Stencil Optimizations - 2024.1 English

Vitis High-Level Synthesis User Guide (UG1399)

Document ID
UG1399
Release Date
2024-05-30
Version
2024.1 English

The stencil pattern algorithm is a computational pattern used extensively in the field of scientific computing, image processing, and numerical simulations.

  • This algorithm updates the value of each element in an array by applying a predetermined pattern or "stencil," which dictates how to amalgamate the values of adjacent elements.
  • For instance, within image processing contexts, a stencil computation could calculate a weighted average of a pixel's value with its immediate neighbors to achieve a blurring effect. Stencil computations are demanding in terms of memory bandwidth on hardware like FPGAs, as the non-sequential nature of stencil pixel locations necessitates numerous DDR memory reads, markedly prolonging computation times.
  • To mitigate this, stencil pattern algorithms will be implemented using window and line buffer techniques. These techniques optimize data access patterns, reducing the need for multiple off-chip memory reads by caching relevant data in an on-chip memory.

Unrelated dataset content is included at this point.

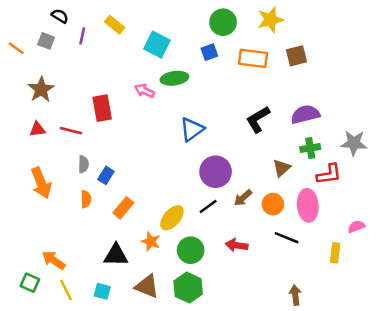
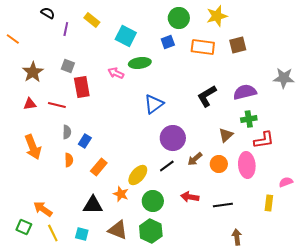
gray square: (46, 41) -> (68, 66), moved
gray star: (354, 143) -> (284, 78), moved
black line: (287, 238) -> (223, 205), moved, turned -30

These techniques can improve memory bandwidth utilization and increase the effectiveness of parallelization and pipelining.

Adapting algorithms to leverage line and window buffers can be time-intensive, requiring considerable code refactoring. Vitis HLS introduces stencil optimization/pragma, which can automatically implement the line buffer and window buffer and achieve the same performance.

for(int y=0; y<30; ++y)
    {
        for(int x=0; x<1000; ++x)
        {
#pragma HLS pipeline II=1
#pragma HLS array_stencil variable=src
 
            // Apply 2D filter to the pixel window
            int sum = 0;
            for(int row=0; row<FILTER_V_SIZE; row++)
            {
 
                for(int col=0; col<FILTER_H_SIZE; col++)
                {
                    unsigned char pixel;
                    int xoffset = (x+col-(FILTER_H_SIZE/2));
                    int yoffset = (y+row-(FILTER_V_SIZE/2));
                    // Deal with boundary conditions : clamp pixels to 0 when outside of image
                    if ( (xoffset<0) || (xoffset>=1000) || (yoffset<0) || (yoffset>=30) ) {
                        pixel = 0;
                    } else {
                        pixel = src[yoffset][xoffset];
                    }
                    sum += pixel*coeffs[row][col];
                }
            }